Geçen gün yine böyle ufak bir kare masa etrafında oturmuş kaynatıyorduk. Gazeteci, akademisyen, sanatçı üçgeni içinde; 180 derecelik açı dahilinde... Bir yerden itibaren bir de baktık ki Moby Dick'teki Kaptan Ahab'ın beyaz balinaya bağlılığını konuşacağımız yerde sanatın ekonomiye bağlılığını konuşuyoruz: Mısır Apartmanı'ndaki kiralar, İstanbul Modern'in teklifi, Non'ın eski yeri, Pilot'un satışları... Ne de olsa dedikodu tatlı! Ama bir gerçek var ortada, hem de biraz gaddarca... Galerist mesela... Mısır Apartmanı'ndaydı, gitti. Şimdiki merkezi Meşrutiyet Caddesi no: 67. Bir şubesi Akaretler'de, diğeri Hasköy'de. Bugünlerde bir Haluk Akakçe telaşı içinde. Eskiyen yeni sahipleri Melkan Tabanlıoğlu ve Taha Tatlıcı... Her şey sanki normal gibi ama -nasıl denir- bir sıkıntı, bir nefes darlığı, bir kendini anlatma ihtiyacı... Sürekli ajans değiştiriyor bir kere. Sonra, hâlâ ve ısrarla açmıyor web sayfasını. Bir galeri, sanatçılarını ve sergilerini neden göğsünü gere gere açıklamaz ki? İnanılır şey değil ama kurulduğu 2001'den beri, bu böyle... Fazla değil, iki sene önce, Galerist'in o zamanki sahibi Murat Pilevneli'ye sormuştuk durumu. "İçimize sinen bir tasarım denk gelmedi." diye geçiştirmişti cevabı. O zaman, yani 2010 Şubat'ında, Türkiye çağdaş sanat piyasasının yüzde 70'ini elinde tutan bir mekândı Galerist. 2001 ve 2009 krizlerini avantaja çeviren, dünyanın en mühim sanat fuarlarına ön sıralardan katılan... Birdenbire ne oldu da işler bozuldu? Eski eşin ahı alınmıştır/alınmamıştır; o ayrı. Bizi ilgilendiren bu kadar zengin görünen ve çok çok yüksek rakamlar telaffuz eden çağdaş sanat dünyasının asıl durumu. Öncesini, sonrasını, günahları, sevapları, madalyonun o yüzünü, bu yüzünü... En iyisi hepsini Murat Pilevneli'yle konuşmalı. Genç galerilerin selameti için...

****

Her eğlence, içimizi neşeyle doldurmaz ki!

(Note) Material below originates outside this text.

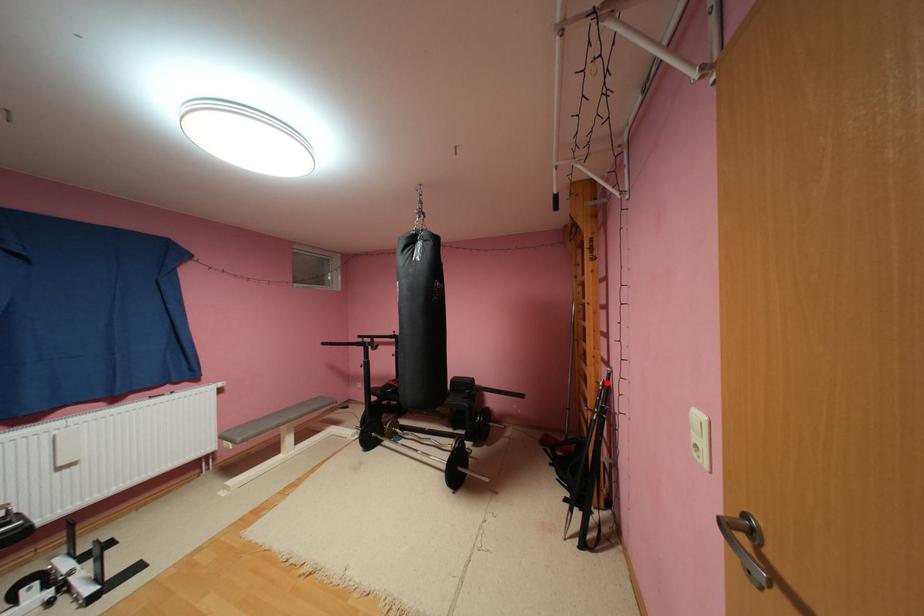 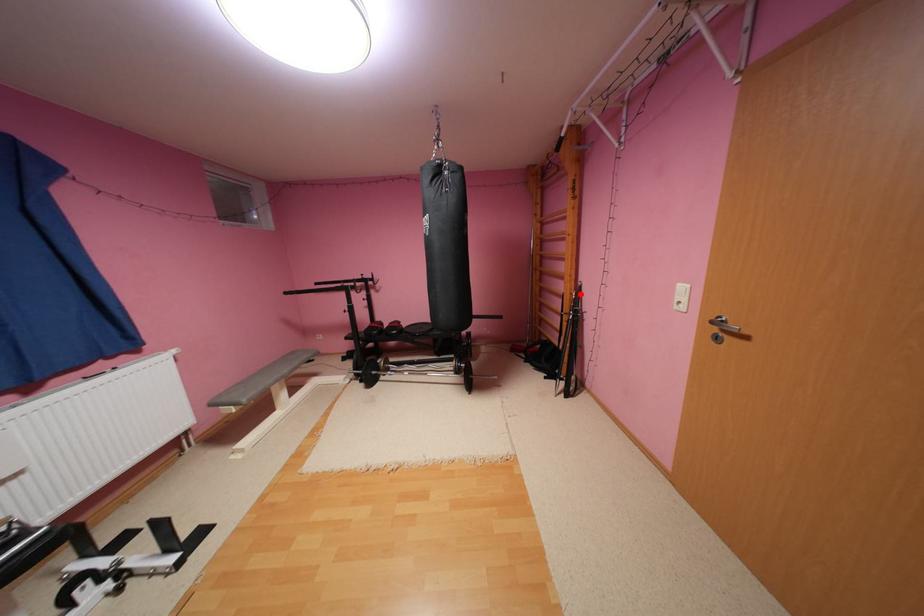 I am providing you with two images of the same scene from different viewpoints. A red point is marked on the first image and another point is marked on the second image. Do the highlighted points in image1 and image2 indicate the same real-world spot?

Yes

Sinema çıkışı konuşmalarından anlıyoruz ki Ozan Açıktan'ın yönettiği 'Sen Kimsin?' olmamış. Özenli aksiyon sahnelerine, düzeyli çekimine, Tolga Çevik ve Toprak Sergen gibi isimlere rağmen... Herkesin dediği bir: Filmin hikayeye ihtiyacı var! Oysa geçtiğimiz günlerde konuştuğumuz Tolga Çevik, 157 defa falan izlediği filmine epey güveniyordu. Ona göre filmin ciddi bir senaryosu da vardı. Gerçekten vardı! Sadece, filmin bir derdi yoktu. Çevik'in deyişiyle bu işin ismi 'entertainment'tı. Ama işte her eğlence içimizi neşeyle doldurmuyor ki!